Избранное
Шрифт:
Топот на крыше неожиданно прекратился. Скорее всего, они спрыгнули на одну из площадок косогора за убежищем. Исана немного успокоился, решив, что топот на крыше был не враждебным действием, направленным против него и Дзина, а операцией, призванной донести до них некое послание. Но он был не в состоянии следовать за эхом, рожденным этим посланием. Потому что Дзин от пережитого страха превратился в кусок истерзанной плоти. Нужно было отдать все силы, чтобы вернуть его к жизни.

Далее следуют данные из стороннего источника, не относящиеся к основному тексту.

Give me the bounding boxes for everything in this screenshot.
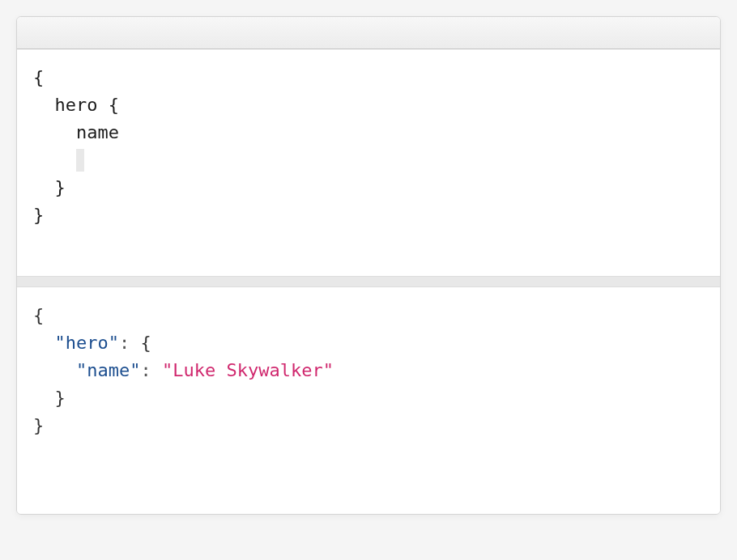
brace-close: } [33, 415, 44, 435]
text-cursor [76, 149, 84, 172]
editor-window: { hero { name } } { "hero": { "name": "L… [16, 16, 721, 515]
colon: : [140, 360, 162, 380]
json-key: "name" [76, 360, 140, 380]
cursor-indent [33, 150, 76, 170]
query-line[interactable]: name [33, 119, 704, 146]
colon: : [119, 333, 141, 353]
window-titlebar [17, 17, 720, 49]
json-string-value: "Luke Skywalker" [162, 360, 334, 380]
result-line: "name": "Luke Skywalker" [33, 357, 704, 384]
query-line[interactable]: } [33, 174, 704, 202]
brace-close: } [55, 388, 66, 408]
result-line: "hero": { [33, 329, 704, 357]
brace-open: { [140, 333, 151, 353]
result-pane: { "hero": { "name": "Luke Skywalker" } } [17, 287, 720, 514]
pane-divider[interactable] [17, 276, 720, 287]
json-key: "hero" [55, 333, 119, 353]
query-line[interactable]: } [33, 202, 704, 229]
query-line[interactable]: hero { [33, 91, 704, 119]
result-line: { [33, 302, 704, 329]
brace-open: { [33, 305, 44, 325]
result-line: } [33, 384, 704, 412]
query-line-cursor[interactable] [33, 146, 704, 174]
query-line[interactable]: { [33, 64, 704, 91]
query-editor-pane[interactable]: { hero { name } } [17, 49, 720, 276]
result-line: } [33, 412, 704, 439]
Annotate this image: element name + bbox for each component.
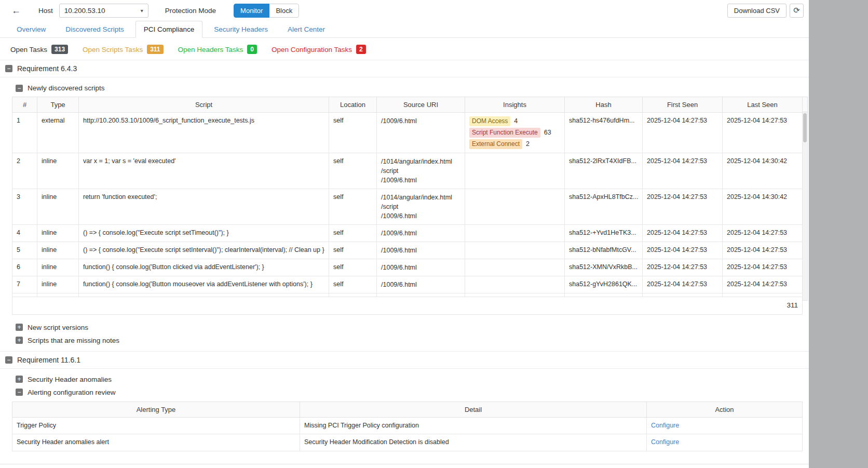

Исана решил все оставить, как есть, до тех пор, пока он на рассвете не заберется в бункер (впрочем, произойдет это только тогда, когда Дзин оправится настолько, что его безопасно будет оставить одного), где восстановит в памяти все происшедшее и найдет ключ к пониманию и нейтрализации послания, — послания, полученного им от тех, кто топал ночью по крыше. Поручу я все это бесчисленным душам деревьев и душам китов,
Птица пела еле слышно. Пела тихо, но как-то удивительно естественно. Исана стал постепенно усиливать звук, стараясь, однако, не исказить его. По убежищу летало крылатое чудовище, обладавшее голосом в десять раз более громким, чем голос обычной птицы. Это фазан? — спросил Исана, называя первую пришедшую ему на ум птицу, но спросил не голосом, а мускулами своего лица, прижатого к лицу Дзина. Даже если бы он кричал изо всех сил, пробиться сквозь заслон невероятно усиленного магнитофоном голоса птицы ему бы все равно не удалось. Правда, Дзину явно было не до разговоров о птицах. Исана же хотел с помощью птичьих голосов проложить тропинку, которая соединила бы его с сыном, и поэтому шептал непрерывно: это большая синица? Это черная синица? Это райская мухоловка? Это красноухая овсянка? Это седоголовая овсянка? Это дроздовидная камышовка? Это пестроголовая камышовка?
Потом Исана стал рисовать в своем воображении сознание Дзина как нечто схожее с внутренностью яйца. В скорлупе заключена жидкая кровяная сыворотка, замутненная чем-то, напоминающим белок. И в нем — сознание в виде комочка желтка. Если Дзин, как это бывает каждый раз, когда он ест макароны, ощущает покой и испытывает уверенность в себе, его сознание все разрастается и разрастается до тех пор, пока не заполнит всю внутренность скорлупы. Но достаточно поселиться в нем страху или обычной тревоге — количество темной кровяной сыворотки увеличивается и крохотное сознание Дзина тонет в ней, как жалкое зернышко. Стоило Исана подумать, что Дзин вдруг умрет с этим зернышком сознания, погруженного в страх, как его самого охватывал безграничный ужас…
В течение пяти часов Исана лежал в убежище, наполненном голосами птиц, и массировал безжизненное тельце ребенка. Но вот Дзину захотелось по малой нужде. Это был признак того, что он приходит в себя. В его застывшем, а быть может даже парализованном, теле родилось какое-то движение, пусть через ощущения, рожденные самим организмом.
Исана посадил сына на унитаз. Поддерживая его одной рукой, другой он открыл окно, выходящее на косогор за убежищем, — пропитанный росой воздух свежей струей ворвался в уборную.
— Это горлица, это сойка, — точно вздохнув, тоненьким голоском произнес Дзин, узнав раздававшиеся снаружи птичьи голоса, непохожие на те, что доносились из включенного магнитофона.
Тело Дзина стало мягким, податливым. Он наконец заснул, уткнувшись головой в грудь Исана. В свете пробивающегося сквозь тучи утреннего солнца Исана увидел, как из закрытых глаз Дзина капали горячие слезы. Дзин ночью прикусил нижнюю губу, и в уголках рта запеклась кровь — так бывало после анестезии, которую делал зубной врач. Посмотрев в темное зеркало сбоку от унитаза, Исана увидел, что и он прикусил нижнюю губу. Вдруг вспыхнула острая боль. Вкус, который он ощущал в течение всей долгой ночи, был не чем иным, как вкусом собственной крови. Но в то мгновение, когда Исана понял это, ему показалось, что все эти пять часов он ощущал вкус крови сына.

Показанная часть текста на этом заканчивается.